**Problem to work on:** Return exactly the lines of the records below, starting at the line that contains "Yesudas (20, 2307)" and ending at the line that contains "S.P.Balasubrahmanyam (36, 2286)", with both of those lines kept.

Start of Block

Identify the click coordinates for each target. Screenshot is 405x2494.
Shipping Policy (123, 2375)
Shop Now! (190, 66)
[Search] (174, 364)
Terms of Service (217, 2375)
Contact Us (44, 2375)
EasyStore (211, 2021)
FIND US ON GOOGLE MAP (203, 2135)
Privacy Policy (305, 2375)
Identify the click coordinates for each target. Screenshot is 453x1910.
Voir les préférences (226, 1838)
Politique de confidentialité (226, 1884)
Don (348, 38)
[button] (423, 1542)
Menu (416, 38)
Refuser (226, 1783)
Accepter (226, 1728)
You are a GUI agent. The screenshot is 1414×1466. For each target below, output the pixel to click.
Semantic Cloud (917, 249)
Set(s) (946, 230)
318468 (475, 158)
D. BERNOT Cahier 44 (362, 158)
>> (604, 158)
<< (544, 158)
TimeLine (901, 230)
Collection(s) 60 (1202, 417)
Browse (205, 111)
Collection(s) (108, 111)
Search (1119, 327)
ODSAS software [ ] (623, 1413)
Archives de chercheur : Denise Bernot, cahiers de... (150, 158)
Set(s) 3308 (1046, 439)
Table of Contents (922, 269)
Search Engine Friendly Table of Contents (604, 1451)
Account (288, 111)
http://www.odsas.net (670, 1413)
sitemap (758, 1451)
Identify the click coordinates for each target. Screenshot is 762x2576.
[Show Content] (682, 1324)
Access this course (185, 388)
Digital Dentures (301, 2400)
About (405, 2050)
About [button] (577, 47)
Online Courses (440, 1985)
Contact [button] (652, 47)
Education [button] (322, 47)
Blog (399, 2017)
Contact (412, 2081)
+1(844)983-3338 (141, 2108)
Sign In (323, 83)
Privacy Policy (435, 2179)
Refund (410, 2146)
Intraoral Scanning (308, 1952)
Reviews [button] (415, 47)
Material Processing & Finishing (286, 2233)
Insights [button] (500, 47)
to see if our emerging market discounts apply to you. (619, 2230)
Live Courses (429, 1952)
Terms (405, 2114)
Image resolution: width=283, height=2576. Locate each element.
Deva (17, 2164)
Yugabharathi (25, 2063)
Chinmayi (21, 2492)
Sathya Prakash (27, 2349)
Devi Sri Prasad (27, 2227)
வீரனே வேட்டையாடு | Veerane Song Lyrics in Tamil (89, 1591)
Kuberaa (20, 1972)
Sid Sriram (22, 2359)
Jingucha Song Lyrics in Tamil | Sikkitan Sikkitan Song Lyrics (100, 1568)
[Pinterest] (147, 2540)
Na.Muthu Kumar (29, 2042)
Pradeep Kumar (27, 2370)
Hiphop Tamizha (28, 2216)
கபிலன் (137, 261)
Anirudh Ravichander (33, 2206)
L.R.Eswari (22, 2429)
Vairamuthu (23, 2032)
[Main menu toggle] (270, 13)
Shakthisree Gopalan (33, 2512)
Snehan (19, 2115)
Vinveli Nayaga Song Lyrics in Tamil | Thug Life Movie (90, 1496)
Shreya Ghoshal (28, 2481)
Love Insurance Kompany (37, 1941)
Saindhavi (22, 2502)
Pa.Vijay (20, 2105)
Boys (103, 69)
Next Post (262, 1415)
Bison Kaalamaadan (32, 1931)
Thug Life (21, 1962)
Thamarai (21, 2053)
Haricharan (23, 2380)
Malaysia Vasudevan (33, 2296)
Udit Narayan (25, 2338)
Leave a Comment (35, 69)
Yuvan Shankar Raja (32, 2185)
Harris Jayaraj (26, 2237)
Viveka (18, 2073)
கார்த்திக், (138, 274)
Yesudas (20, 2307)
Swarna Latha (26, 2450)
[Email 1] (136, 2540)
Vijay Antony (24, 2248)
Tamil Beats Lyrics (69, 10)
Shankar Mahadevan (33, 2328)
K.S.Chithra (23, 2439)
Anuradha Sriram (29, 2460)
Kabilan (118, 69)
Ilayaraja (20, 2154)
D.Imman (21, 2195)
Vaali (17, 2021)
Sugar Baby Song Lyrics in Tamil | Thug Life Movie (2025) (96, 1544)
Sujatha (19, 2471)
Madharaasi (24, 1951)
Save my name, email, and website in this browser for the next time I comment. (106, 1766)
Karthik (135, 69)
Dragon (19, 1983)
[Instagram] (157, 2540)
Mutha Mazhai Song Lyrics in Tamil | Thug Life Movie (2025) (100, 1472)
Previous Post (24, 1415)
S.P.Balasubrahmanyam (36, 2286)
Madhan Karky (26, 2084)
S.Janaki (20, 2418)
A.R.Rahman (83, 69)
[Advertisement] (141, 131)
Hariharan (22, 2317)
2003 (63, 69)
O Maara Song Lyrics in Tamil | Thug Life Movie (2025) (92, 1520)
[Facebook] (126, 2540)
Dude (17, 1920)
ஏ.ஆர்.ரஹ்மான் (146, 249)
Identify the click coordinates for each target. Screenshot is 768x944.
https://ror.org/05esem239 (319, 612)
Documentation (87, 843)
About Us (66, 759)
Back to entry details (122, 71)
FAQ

End of Block

**Exercise solution:**
Yesudas (20, 2307)
Swarna Latha (26, 2450)
[Email 1] (136, 2540)
Vijay Antony (24, 2248)
Tamil Beats Lyrics (69, 10)
Shankar Mahadevan (33, 2328)
K.S.Chithra (23, 2439)
Anuradha Sriram (29, 2460)
Kabilan (118, 69)
Ilayaraja (20, 2154)
D.Imman (21, 2195)
Vaali (17, 2021)
Sugar Baby Song Lyrics in Tamil | Thug Life Movie (2025) (96, 1544)
Sujatha (19, 2471)
Madharaasi (24, 1951)
Save my name, email, and website in this browser for the next time I comment. (106, 1766)
Karthik (135, 69)
Dragon (19, 1983)
[Instagram] (157, 2540)
Mutha Mazhai Song Lyrics in Tamil | Thug Life Movie (2025) (100, 1472)
Previous Post (24, 1415)
S.P.Balasubrahmanyam (36, 2286)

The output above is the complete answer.